[What is expected] For this exercise, copy exactly every line from the one holding "NCCB’s CMHT exam." through the end of the data, both included. Omit pictures.

── Information shown ──

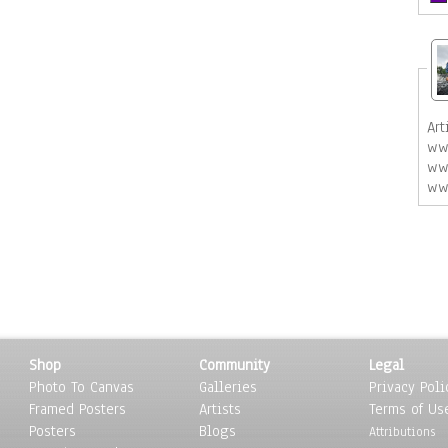
Art
ww
ww
ww
Shop
Community
Legal
Photo To Canvas
Galleries
Privacy Poli
Framed Posters
Artists
Terms of Us
Posters
Blogs
Attributions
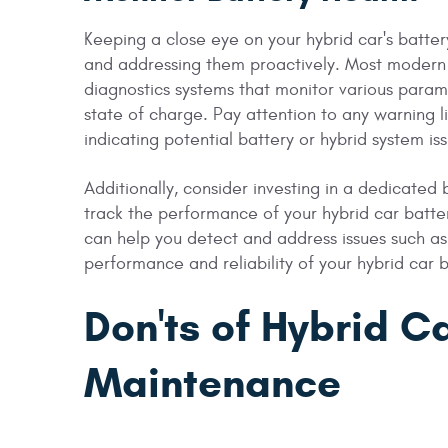
Keeping a close eye on your hybrid car's battery
and addressing them proactively. Most modern
diagnostics systems that monitor various param
state of charge. Pay attention to any warning 
indicating potential battery or hybrid system is
Additionally, consider investing in a dedicated 
track the performance of your hybrid car batt
can help you detect and address issues such as
performance and reliability of your hybrid car 
Don'ts of Hybrid C
Maintenance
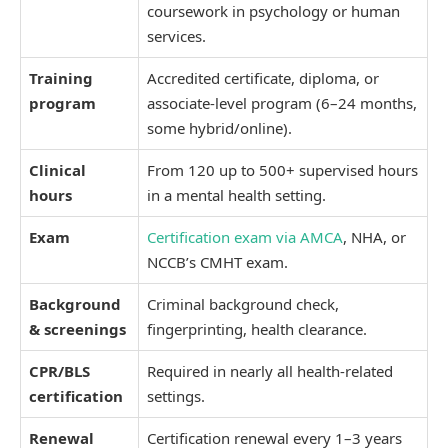
coursework in psychology or human
services.
Training
Accredited certificate, diploma, or
program
associate-level program (6–24 months,
some hybrid/online).
Clinical
From 120 up to 500+ supervised hours
hours
in a mental health setting.
Exam
Certification exam via AMCA
, NHA, or
NCCB’s CMHT exam.
Background
Criminal background check,
& screenings
fingerprinting, health clearance.
CPR/BLS
Required in nearly all health-related
certification
settings.
Renewal
Certification renewal every 1–3 years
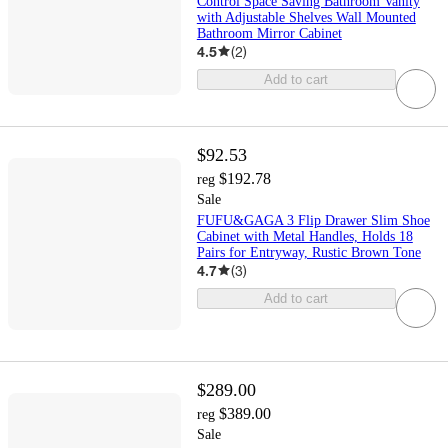
Control Space Saving Bathroom Vanity
with Adjustable Shelves Wall Mounted
Bathroom Mirror Cabinet
4.5
(
2
)
Add to cart
$92.53
$192.78
reg
Sale
FUFU&GAGA 3 Flip Drawer Slim Shoe
Cabinet with Metal Handles, Holds 18
Pairs for Entryway, Rustic Brown Tone
4.7
(
3
)
Add to cart
$289.00
$389.00
reg
Sale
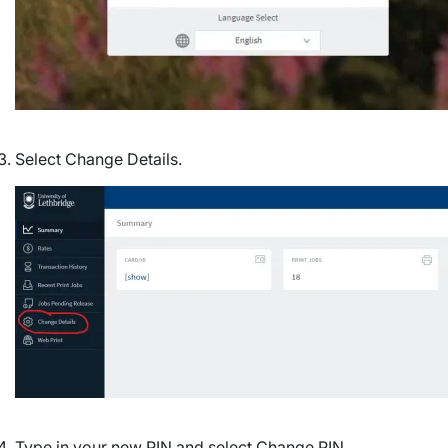
Select Change Details.
Image
Type in your new PIN and select Change PIN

───

[Reply to the exercise]
NCCB’s CMHT exam.
Background
Criminal background check,
& screenings
fingerprinting, health clearance.
CPR/BLS
Required in nearly all health-related
certification
settings.
Renewal
Certification renewal every 1–3 years
Control Space Saving Bathroom Vanity
with Adjustable Shelves Wall Mounted
Bathroom Mirror Cabinet
4.5
(
2
)
Add to cart
$92.53
$192.78
reg
Sale
FUFU&GAGA 3 Flip Drawer Slim Shoe
Cabinet with Metal Handles, Holds 18
Pairs for Entryway, Rustic Brown Tone
4.7
(
3
)
Add to cart
$289.00
$389.00
reg
Sale
Select Change Details.
Image
Type in your new PIN and select Change PIN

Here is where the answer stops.